Stone wondered what happened to them when they died as he didn’t see a single body lying around anywhere. With this bunch
one would think death would be an hourly occurrence. But as he drove on past three more craters about five miles apart he
came upon a line of several dozen of the dying. They were marching along slowly as if they had all the time in the world—which
they didn’t, seeing how they were rotting as they walked. These were even worse off than the ones he’d already passed, skin
hanging off bone, faces dissolved down to the skeletal core. Drops of red and brown dripped from tears in their clothes, which
were numerous. They had their arms atop the shoulders of the one in front of them like the blind leading the radioactive blind.
And some clearly were without their sight anymore, with sockets filled with pink and black custard.

They took not the slightest heed of Stone as he drove slowly by them. The leader of the group looked the most diseased of
all with no face whatsoever, just a mass of raw flesh and some holes where a mouth and nose and ears should be. Yet he led
them forward with purpose, one shrunken leg slamming down, then the next. Stone gulped and turned away from the face which
did not deign to look toward him. They were of two different worlds, heading in different directions.
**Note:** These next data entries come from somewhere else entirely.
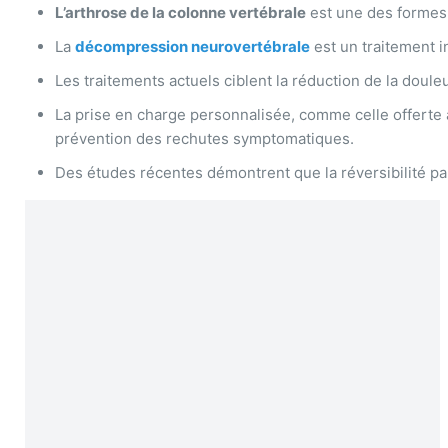
L’arthrose de la colonne vertébrale
est une des formes l
La
décompression neurovertébrale
est un traitement in
Les traitements actuels ciblent la réduction de la douleu
La prise en charge personnalisée, comme celle offerte 
prévention des rechutes symptomatiques.
Des études récentes démontrent que la réversibilité pa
Stone wondered just where the hell these guys were in such a mind to get to, but as he drove ahead about two miles he saw
where they were going: to their burial ground. This was the field alongside the road where their ancestors had already marched
the same trek. The dead fields on which not a thing grew were filled with bones and still-rotting corpses. There must have
been hundreds of them, with their bones spread out for an acre or more. Some of the skeletons were in the shadows of the rocks
that rose here and there, and Stone could see in the dimness that they glowed. The place must have been a sight at night,
with all the remains glowing up a storm. A man could open an amusement park, or a restaurant across the road. The Eat By The
Light of the Radioactive Dead Chow House. He wondered if he was cracking up.